A much more important reason for caution, however, is that our point of departure – wage labour as performed in the twentieth century in the richest part of the world, dominated by comparatively smoothly functioning free labour markets, the individual labour contract, and paid labour for mainly adult males – is, in many ways, atypical. It means that we have to rethink analytically the relation between wage levels and national income, between wage levels and household income, and between work performed by the individual members of the household, between employers and workers. Labour economics as developed for industrial parts of the modern world is simply inadequate for a long-term global analysis of inequalities or labour work done in a system of inequity. Of course, we must even question whether, ultimately, factoring in all possible aspects of household income and expenditure in all detailed historical contexts (who earned what, for how many hours, days, in which seasons, how this was paid, and how this differed over time and from one region to the next), as described in several contributions of this Special Issue, will provide the answers.

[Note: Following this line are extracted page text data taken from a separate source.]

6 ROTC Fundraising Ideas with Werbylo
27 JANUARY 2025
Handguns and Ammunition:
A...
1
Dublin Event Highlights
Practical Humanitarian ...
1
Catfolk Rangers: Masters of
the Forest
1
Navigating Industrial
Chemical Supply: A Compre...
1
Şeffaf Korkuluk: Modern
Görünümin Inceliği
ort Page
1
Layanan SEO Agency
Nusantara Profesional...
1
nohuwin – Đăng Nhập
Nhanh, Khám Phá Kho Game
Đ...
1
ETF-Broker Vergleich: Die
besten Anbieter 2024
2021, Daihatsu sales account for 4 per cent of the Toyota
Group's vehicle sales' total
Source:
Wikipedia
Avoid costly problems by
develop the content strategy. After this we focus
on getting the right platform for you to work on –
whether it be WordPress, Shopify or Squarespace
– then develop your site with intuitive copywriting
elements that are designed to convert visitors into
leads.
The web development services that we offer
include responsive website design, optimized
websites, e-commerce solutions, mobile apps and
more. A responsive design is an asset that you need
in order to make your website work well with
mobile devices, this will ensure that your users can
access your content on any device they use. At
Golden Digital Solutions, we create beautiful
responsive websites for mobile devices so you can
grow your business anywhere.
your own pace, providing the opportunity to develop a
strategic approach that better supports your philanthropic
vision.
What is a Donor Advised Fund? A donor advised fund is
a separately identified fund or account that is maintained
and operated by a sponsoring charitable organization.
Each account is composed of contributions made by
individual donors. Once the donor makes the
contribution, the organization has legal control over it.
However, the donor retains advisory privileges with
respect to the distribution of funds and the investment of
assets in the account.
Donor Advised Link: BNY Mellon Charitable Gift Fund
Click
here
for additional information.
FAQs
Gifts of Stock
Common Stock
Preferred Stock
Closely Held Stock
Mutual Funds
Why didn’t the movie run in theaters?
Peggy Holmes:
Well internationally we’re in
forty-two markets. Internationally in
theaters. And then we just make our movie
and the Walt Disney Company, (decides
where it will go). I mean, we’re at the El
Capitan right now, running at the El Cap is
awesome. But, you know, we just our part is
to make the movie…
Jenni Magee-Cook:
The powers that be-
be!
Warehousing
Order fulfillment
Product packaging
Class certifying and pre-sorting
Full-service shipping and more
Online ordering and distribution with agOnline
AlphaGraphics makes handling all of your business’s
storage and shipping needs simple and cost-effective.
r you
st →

For now, economic and social historians are a long way from reaching the end. The awareness of the manifold aspects of wage earnings as such, on the one hand, and their relation to other forms of income and wealth in the wider society on the other, leads to our plea for a two-pronged approach: first, the continued and multifaceted study of all possible sources of income of all working people; and second, of the norms, solidified in institutions, and systems that determine the opportunities for individuals to acquire an income, whether based on perceptions of gender, class, caste, ethnicity, or religion.